I’m going about my day, a normal Tuesday of meetings, when I get a ping from my manager’s manager’s manager. It says: “Get me a document by the end of the day that records everything your team has been working on related to AI.”

As it turns out, the board of directors of my large company had been hearing buzz about this new thing called ChatGPT, and they wanted to know what we were doing about it. They are freaking out about the future, I’m freaking out about this measly document, it sounds like the perfect start to solving the next hottest problem in tech, right?

The AI Dilemma

As someone who works with machine-learning models every single day, I know firsthand that the rapid development of these technologies poses endless opportunities for innovation. However, the same exponential improvement in AI systems is becoming a looming existential threat to the team I manage. With increasing accessibility and creepily human-like results coming out of the field of AI research, companies like my own are turning toward automation to make things more efficient.

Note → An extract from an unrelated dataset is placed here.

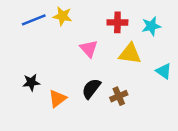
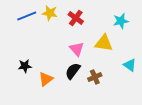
red cross: (117, 22) -> (76, 18), moved, turned 35
pink triangle: (89, 49) -> (77, 49), moved
cyan triangle: (164, 71) -> (130, 65), moved

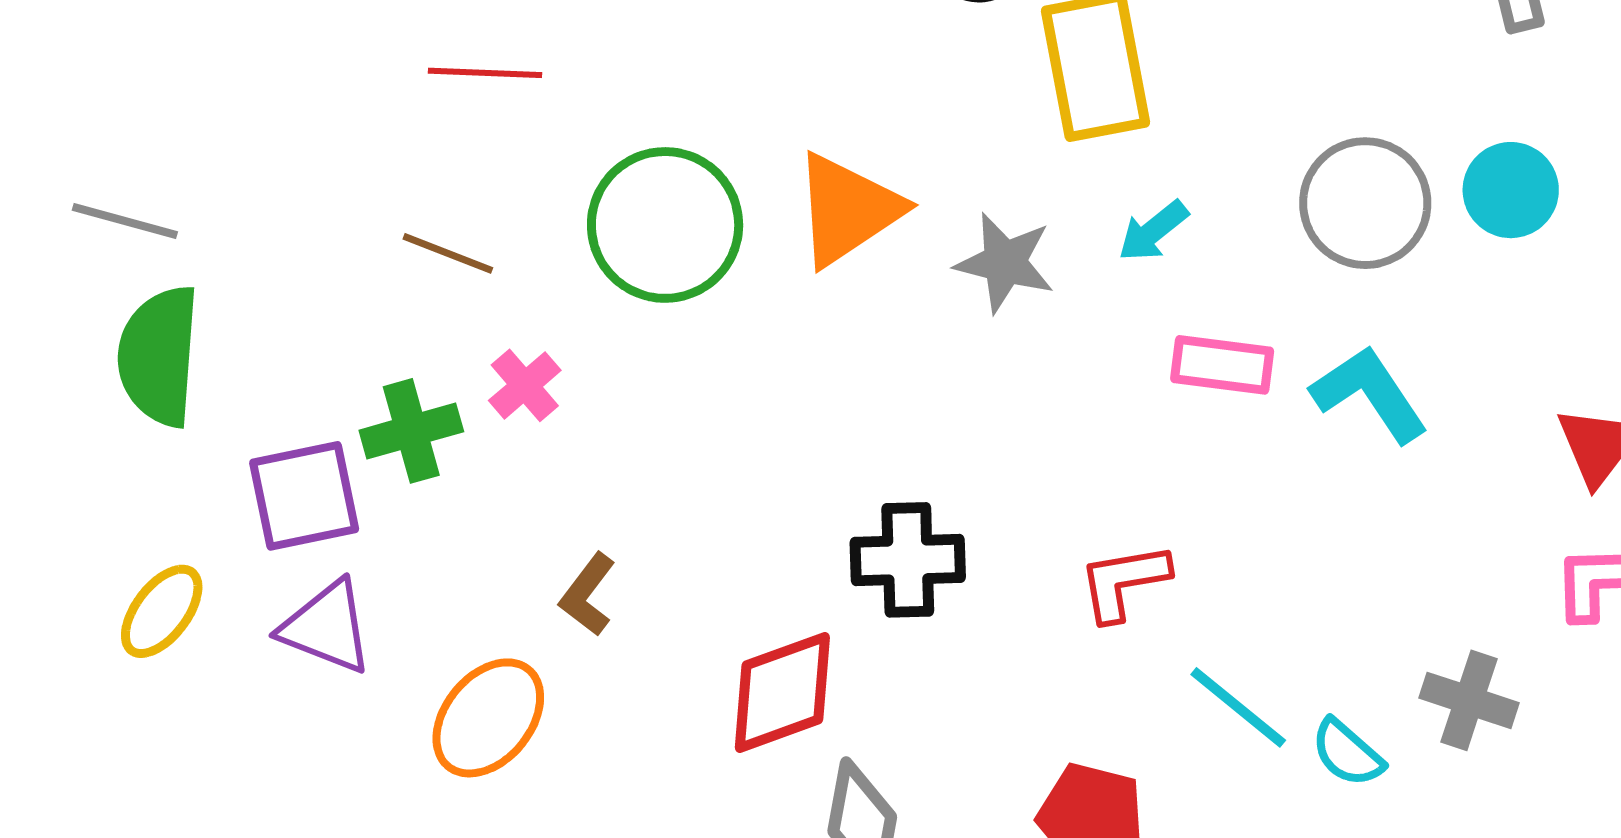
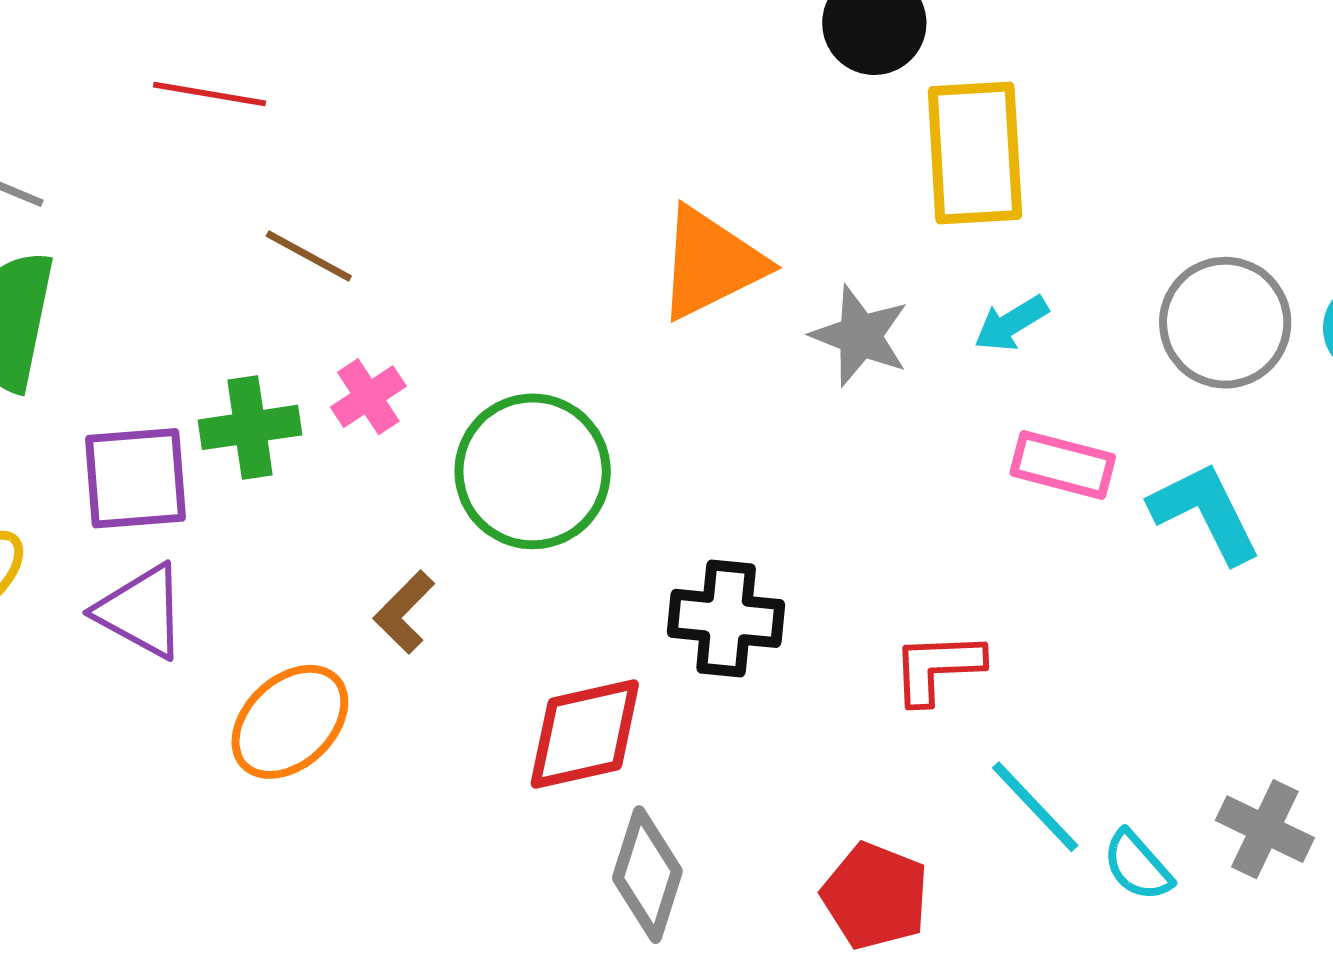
red line: (485, 73) -> (210, 94), moved
green circle: (665, 225) -> (533, 471), moved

Now on the surface, this seems like a pretty great vision. But as we start to dig deeper, we uncover an uncomfortable paradox. Let’s break this down. In order to harness the power of AI systems, these systems must be trained and fine-tuned to match a high-quality standard. But who defines quality, and who trains these systems in the first place?

As you may have guessed, real-life subject matter experts, oftentimes the same exact people who are currently doing the job. Imagine my predicament here.